Venuses Through History

As Europe starts opening up to travelers again, it’s more exciting than ever to think about the cultural treasures that await. For me, one of the great joys of travel is having in-person encounters with great art and architecture — which I’ve collected in a book called Europe’s Top 100 Masterpieces. Here’s one of my favorites:   

Beauty can take many forms. But since the very beginnings of the human species, the most popular subject for artists has always been the female body. Long before the end of the Ice Age, Europeans were fashioning small statues of women. 

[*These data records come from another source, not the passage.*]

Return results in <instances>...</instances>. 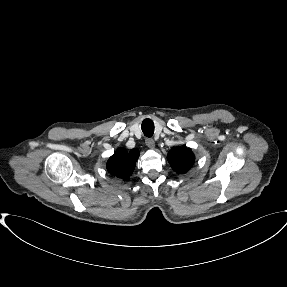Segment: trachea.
<instances>
[{
    "label": "trachea",
    "mask_w": 287,
    "mask_h": 287,
    "mask_svg": "<svg viewBox=\"0 0 287 287\" xmlns=\"http://www.w3.org/2000/svg\"><path fill=\"white\" fill-rule=\"evenodd\" d=\"M141 128L146 137H152L154 133V123L151 119H145L142 122Z\"/></svg>",
    "instance_id": "obj_1"
}]
</instances>
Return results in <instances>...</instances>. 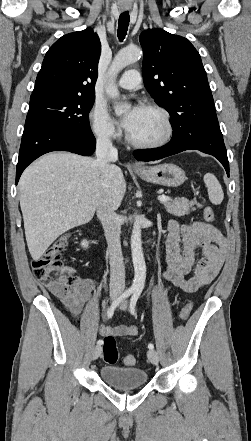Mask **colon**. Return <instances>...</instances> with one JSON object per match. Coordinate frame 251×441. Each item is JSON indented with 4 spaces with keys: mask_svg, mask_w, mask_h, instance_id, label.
<instances>
[{
    "mask_svg": "<svg viewBox=\"0 0 251 441\" xmlns=\"http://www.w3.org/2000/svg\"><path fill=\"white\" fill-rule=\"evenodd\" d=\"M204 218L213 222L215 213L209 206L204 209ZM69 243V235H62L57 238L39 258L33 260V274L42 284H47L57 291H64L74 287L80 281L74 270L65 266L61 260L62 253ZM192 311V303H187L180 312V319L187 320ZM103 359L107 364L113 365L118 361V350L116 340L113 336L104 338ZM124 362L128 366L136 364V358L126 355Z\"/></svg>",
    "mask_w": 251,
    "mask_h": 441,
    "instance_id": "colon-1",
    "label": "colon"
}]
</instances>
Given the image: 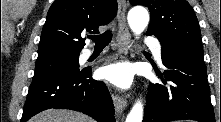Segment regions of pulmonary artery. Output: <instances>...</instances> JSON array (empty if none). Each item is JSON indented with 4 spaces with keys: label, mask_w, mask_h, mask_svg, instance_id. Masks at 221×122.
<instances>
[{
    "label": "pulmonary artery",
    "mask_w": 221,
    "mask_h": 122,
    "mask_svg": "<svg viewBox=\"0 0 221 122\" xmlns=\"http://www.w3.org/2000/svg\"><path fill=\"white\" fill-rule=\"evenodd\" d=\"M145 43H146V45H147L148 47H150V48L152 49V51H153V53H154V56H155V59H156L159 63H161V46H160L159 42H158L156 39H154V38H147ZM91 55H92V51L89 50V49H86V50L82 53L81 57H82L83 60H86V59H88Z\"/></svg>",
    "instance_id": "obj_1"
}]
</instances>
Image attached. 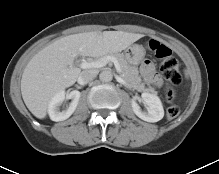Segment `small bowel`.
Segmentation results:
<instances>
[{
  "mask_svg": "<svg viewBox=\"0 0 219 174\" xmlns=\"http://www.w3.org/2000/svg\"><path fill=\"white\" fill-rule=\"evenodd\" d=\"M141 73L145 80L151 85L160 84V76L151 60H145L141 66Z\"/></svg>",
  "mask_w": 219,
  "mask_h": 174,
  "instance_id": "obj_1",
  "label": "small bowel"
}]
</instances>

The chubby Venus of Willendorf (c. 25,000 BC), found in modern-day Austria, is shown resting her spindly arms on her ample breasts. At just 4.4 inches high, this statue is like many such statues of the day. Most are no bigger than a smartphone. They’re carved out of stone or bone, or molded from clay. They’re generic females, with no face or feet. The hips are wide, and the breasts and butt are exaggerated, with a prominent vaginal slit. This focus on women’s life-giving attributes has led scholars to suggest they’re symbols of fertility. Living at the mercy of the elements, the early Europeans who created these may have worshipped Mother Nature. Scholars have dubbed them “Venus figurines.” 

During the long journey from Paleo- to Neo-lithic times, statuettes of Stone Age women shed some 20,000 years of fat to become so-called “Cycladic figures” (c. 3,000 BC). These ladies from the Greek Isles are skinny. They’re always naked, with stylized breasts and folded arms. Because they lack distinct features, it’s suggested that they may represent the Everywoman. But no one knows the exact purpose: Was she a fertility goddess, funereal figure, good-luck charm, spirit guide, prehistoric Barbie doll, caveman Playboy Bunny . . . or just art?  

These “Venuses” were only the start of a 25,000-year tradition of using the beauty of women — yes, you could say objectifying women — to express society’s deepest-held values. 

The word “beauty” can apply to harmonious concepts as well as physical beauty. During the days of classical Greece and Rome, a statue of a perfectly-proportioned person — like the Venus de Milo — epitomized the harmony and geometrical order they found in the divine cosmos. 

In Christian times, “Venus” became “Mary.” Just as Venus represented earthly love to pagans, the Madonna was venerated by Christians as a symbol of divine love. Images of Mary welcomed worshippers into the church, promising love and forgiveness. Because medieval art was rather rudimentary, artists used symbolism to communicate this. A vase of lilies might represent Mary’s chastity, and Baby Jesus might hold a symbol of his prophesied death. By Renaissance times, artists could portray Mary with such human realism that she radiated her spirituality through her physical beauty.  

And so it went, as each era created images of beautiful women to express abstract concepts. Mona Lisa is not merely a portrait of a businessman’s wife; it’s a visual treatise on a geometrically perfect universe. Botticelli’s Birth of Venus embodied the Platonic ideal of the quest for enlightenment. In more modern times, a secular Venus nicknamed “Marianne” (in Delacroix’s Liberty Leading the People) carried the torch of France’s revolutionary spirit.  

Throughout art history, artists have used beautiful women as a way to convey deeper meanings. The women of art, which you’ll see featured throughout “Europe’s Top 100 Masterpieces” — whether in their role as life-givers, warriors, sensuous vixens, perfect models, symbols of an era, or forthright workers — have always represented the “beauty” of humanity’s greatest ideals.